Âgé de 85 ans, Scott, lui-même symbole d’une ambition sans fin, a réalisé un film qui, à l’instar de son précédent film, Le dernier duel, est une œuvre révélatrice et provocatrice sur le pouvoir surutilisé et destructeur des hommes. Scott a réalisé de nombreuses épopées machistes et flamboyantes, dont Gladiator, dans lequel Phoenix, nommé aux Oscars, incarnait l’empereur romain Commode. Mais même si tout n’est pas parfait dans Napoléon, le film est irrésistiblement excitant, tant sur le plan visuel que dans la dégradation brutale de son protagoniste. Alors que le montage original était inférieur au Dernier Duel, cette nouvelle version est, à mon avis, plus qu’à la hauteur : nous comprenons beaucoup mieux Jozefina et son personnage est beaucoup plus complet, mais on peut en dire autant du personnage principal, Napoléon, qui, dans les scènes ajoutées, nous permet également de voir ses qualités plus ambitieuses, héroïques et rusées (par exemple dans la nouvelle scène de bataille), tandis que les tragédies qu’il a subies, ou en Russie, ses qualités plus négatives et destructrices, sont également révélées.
Le plus étrange, c’est que si j’ai trouvé la version originale un peu ennuyeuse par moments, j’ai apprécié chaque minute de la version bis de 48 minutes et n’ai pas perdu l’intérêt une seule minute, tant cette nouvelle version est un ensemble plus rond. Dommage que nous n’ayons pas eu l’occasion de la voir en premier…

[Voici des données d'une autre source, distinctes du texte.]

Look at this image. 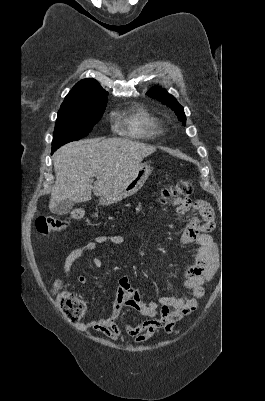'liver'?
Returning <instances> with one entry per match:
<instances>
[{
  "mask_svg": "<svg viewBox=\"0 0 265 401\" xmlns=\"http://www.w3.org/2000/svg\"><path fill=\"white\" fill-rule=\"evenodd\" d=\"M102 138L69 142L53 154L56 180L51 188L50 211L66 198L73 203L91 201L92 190L95 196L112 192L156 150V146L139 140ZM93 176L97 178L94 184Z\"/></svg>",
  "mask_w": 265,
  "mask_h": 401,
  "instance_id": "liver-1",
  "label": "liver"
}]
</instances>
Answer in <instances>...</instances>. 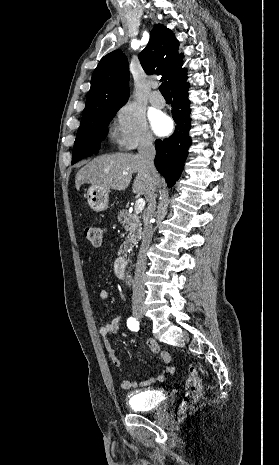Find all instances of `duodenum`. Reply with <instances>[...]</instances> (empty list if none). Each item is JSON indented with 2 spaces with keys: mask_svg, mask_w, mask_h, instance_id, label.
<instances>
[{
  "mask_svg": "<svg viewBox=\"0 0 279 465\" xmlns=\"http://www.w3.org/2000/svg\"><path fill=\"white\" fill-rule=\"evenodd\" d=\"M127 262L125 258V252L123 251L115 261V269L119 278L124 279L126 276Z\"/></svg>",
  "mask_w": 279,
  "mask_h": 465,
  "instance_id": "410a0bca",
  "label": "duodenum"
}]
</instances>
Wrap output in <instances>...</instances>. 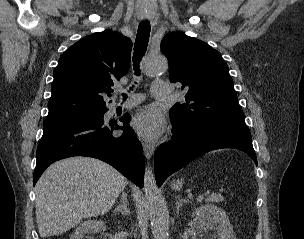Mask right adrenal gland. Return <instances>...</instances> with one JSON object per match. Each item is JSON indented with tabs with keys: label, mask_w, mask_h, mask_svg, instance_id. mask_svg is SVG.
<instances>
[{
	"label": "right adrenal gland",
	"mask_w": 304,
	"mask_h": 239,
	"mask_svg": "<svg viewBox=\"0 0 304 239\" xmlns=\"http://www.w3.org/2000/svg\"><path fill=\"white\" fill-rule=\"evenodd\" d=\"M128 205H129V203L127 201V194L122 192L120 204L115 209V212H120V213H122V215H125V216L129 215L130 211H129Z\"/></svg>",
	"instance_id": "obj_1"
}]
</instances>
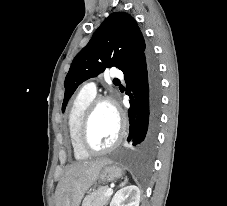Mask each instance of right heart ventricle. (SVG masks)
<instances>
[{"instance_id":"e07e8e85","label":"right heart ventricle","mask_w":227,"mask_h":206,"mask_svg":"<svg viewBox=\"0 0 227 206\" xmlns=\"http://www.w3.org/2000/svg\"><path fill=\"white\" fill-rule=\"evenodd\" d=\"M94 97L95 93L81 90L73 99L67 114V133L72 153L76 160H84L89 156L80 148L77 133L83 112Z\"/></svg>"}]
</instances>
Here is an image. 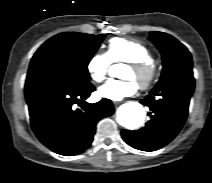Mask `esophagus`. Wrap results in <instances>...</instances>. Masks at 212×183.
<instances>
[{
	"label": "esophagus",
	"mask_w": 212,
	"mask_h": 183,
	"mask_svg": "<svg viewBox=\"0 0 212 183\" xmlns=\"http://www.w3.org/2000/svg\"><path fill=\"white\" fill-rule=\"evenodd\" d=\"M113 104H114L115 107H117L120 104V102L114 101Z\"/></svg>",
	"instance_id": "34e87169"
}]
</instances>
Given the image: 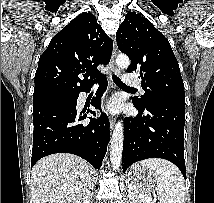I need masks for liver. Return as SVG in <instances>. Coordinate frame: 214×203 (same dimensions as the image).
Returning <instances> with one entry per match:
<instances>
[{"label": "liver", "instance_id": "1", "mask_svg": "<svg viewBox=\"0 0 214 203\" xmlns=\"http://www.w3.org/2000/svg\"><path fill=\"white\" fill-rule=\"evenodd\" d=\"M92 173V166L73 154L42 158L31 171L33 203H90Z\"/></svg>", "mask_w": 214, "mask_h": 203}]
</instances>
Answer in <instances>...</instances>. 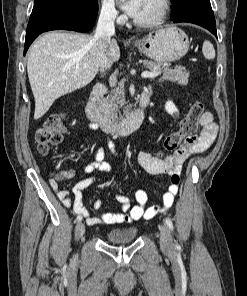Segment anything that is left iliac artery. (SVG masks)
Returning a JSON list of instances; mask_svg holds the SVG:
<instances>
[{
    "label": "left iliac artery",
    "instance_id": "44dca946",
    "mask_svg": "<svg viewBox=\"0 0 247 296\" xmlns=\"http://www.w3.org/2000/svg\"><path fill=\"white\" fill-rule=\"evenodd\" d=\"M165 223L169 227V229L173 230V223L169 218L165 219Z\"/></svg>",
    "mask_w": 247,
    "mask_h": 296
}]
</instances>
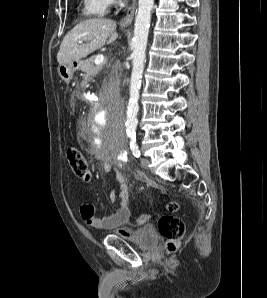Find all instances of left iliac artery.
I'll use <instances>...</instances> for the list:
<instances>
[{"instance_id": "obj_1", "label": "left iliac artery", "mask_w": 267, "mask_h": 298, "mask_svg": "<svg viewBox=\"0 0 267 298\" xmlns=\"http://www.w3.org/2000/svg\"><path fill=\"white\" fill-rule=\"evenodd\" d=\"M130 148L132 150V154L136 157L139 158L141 153L138 147V144L136 143V136L133 135L130 137Z\"/></svg>"}]
</instances>
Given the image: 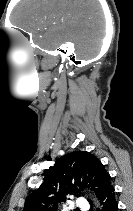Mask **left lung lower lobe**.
<instances>
[{"label": "left lung lower lobe", "instance_id": "obj_1", "mask_svg": "<svg viewBox=\"0 0 133 211\" xmlns=\"http://www.w3.org/2000/svg\"><path fill=\"white\" fill-rule=\"evenodd\" d=\"M100 204L102 205V211H117L118 203L115 198V190L111 186L100 197ZM99 211V210H97Z\"/></svg>", "mask_w": 133, "mask_h": 211}]
</instances>
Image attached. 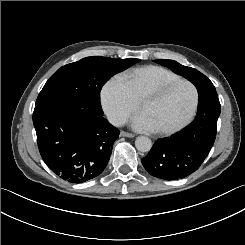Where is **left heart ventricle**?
<instances>
[{"label":"left heart ventricle","instance_id":"1","mask_svg":"<svg viewBox=\"0 0 245 245\" xmlns=\"http://www.w3.org/2000/svg\"><path fill=\"white\" fill-rule=\"evenodd\" d=\"M190 105L189 87L179 85L164 94L158 92L151 94L138 109L156 129H163L179 123L188 113Z\"/></svg>","mask_w":245,"mask_h":245}]
</instances>
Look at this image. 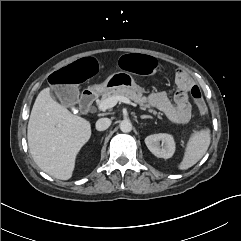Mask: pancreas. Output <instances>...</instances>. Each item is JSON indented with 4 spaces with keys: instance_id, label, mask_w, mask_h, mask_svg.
<instances>
[{
    "instance_id": "obj_1",
    "label": "pancreas",
    "mask_w": 241,
    "mask_h": 241,
    "mask_svg": "<svg viewBox=\"0 0 241 241\" xmlns=\"http://www.w3.org/2000/svg\"><path fill=\"white\" fill-rule=\"evenodd\" d=\"M113 96H124L131 100H133L135 103L140 105V109L146 110L147 108H150V106L147 104V98L143 96L142 92H136L134 90H131L129 88H117L111 91L104 92L102 94L101 99L98 101V104H100L102 101L109 97ZM153 115L157 116L160 120H162L161 113L157 112L154 109L148 110Z\"/></svg>"
}]
</instances>
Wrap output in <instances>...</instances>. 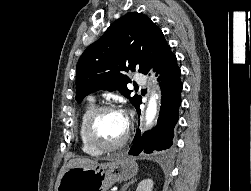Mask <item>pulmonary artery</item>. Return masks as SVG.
Here are the masks:
<instances>
[{
  "instance_id": "1",
  "label": "pulmonary artery",
  "mask_w": 251,
  "mask_h": 191,
  "mask_svg": "<svg viewBox=\"0 0 251 191\" xmlns=\"http://www.w3.org/2000/svg\"><path fill=\"white\" fill-rule=\"evenodd\" d=\"M134 82H138V86H145V73H134ZM89 99L95 100L93 96H88L86 102Z\"/></svg>"
}]
</instances>
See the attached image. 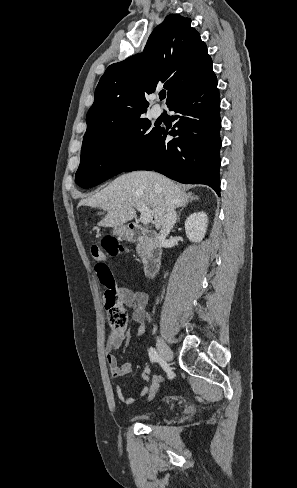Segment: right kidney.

-Gergely Herpai (BadSector)-
Napoléon
Direction - 7.6
Acteurs - 7.5
Histoire - 7.2
Visuels/Musique/Sons - 8.5
Ambiance - 7.4
7.6
BON
Le film "Napoléon" de Ridley Scott, avec Joaquin Phoenix, est un drame biographique visuellement époustouflant mais controversé. Le film n'idéalise pas Napoléon, mais le dépeint comme un homme impulsif et égoïste qui a laissé en héritage des champs de bataille sanglants. Bien que les scènes de bataille soient impressionnantes, les défauts du film incluent des scènes privées trop dramatisées, un peu à la manière d'un feuilleton, et des inexactitudes historiques. Dans l'ensemble, cependant, le film est une œuvre fascinante qui soulève des questions provocantes sur la nature du pouvoir et de l'ambition.